= TASK DIRECTIONS =
Go through the lines below and repeat each one exactly, skipping pictures.
***** SUPPLIED ENTRIES
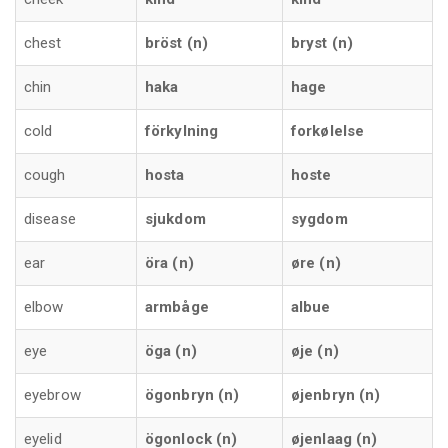
chest
bröst (n)
bryst (n)
chin
haka
hage
cold
förkylning
forkølelse
cough
hosta
hoste
disease
sjukdom
sygdom
ear
öra (n)
øre (n)
elbow
armbåge
albue
eye
öga (n)
øje (n)
eyebrow
ögonbryn (n)
øjenbryn (n)
eyelid
ögonlock (n)
øjenlaag (n)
**********
= SOLUTION BELOW =
chest
bröst (n)
bryst (n)
chin
haka
hage
cold
förkylning
forkølelse
cough
hosta
hoste
disease
sjukdom
sygdom
ear
öra (n)
øre (n)
elbow
armbåge
albue
eye
öga (n)
øje (n)
eyebrow
ögonbryn (n)
øjenbryn (n)
eyelid
ögonlock (n)
øjenlaag (n)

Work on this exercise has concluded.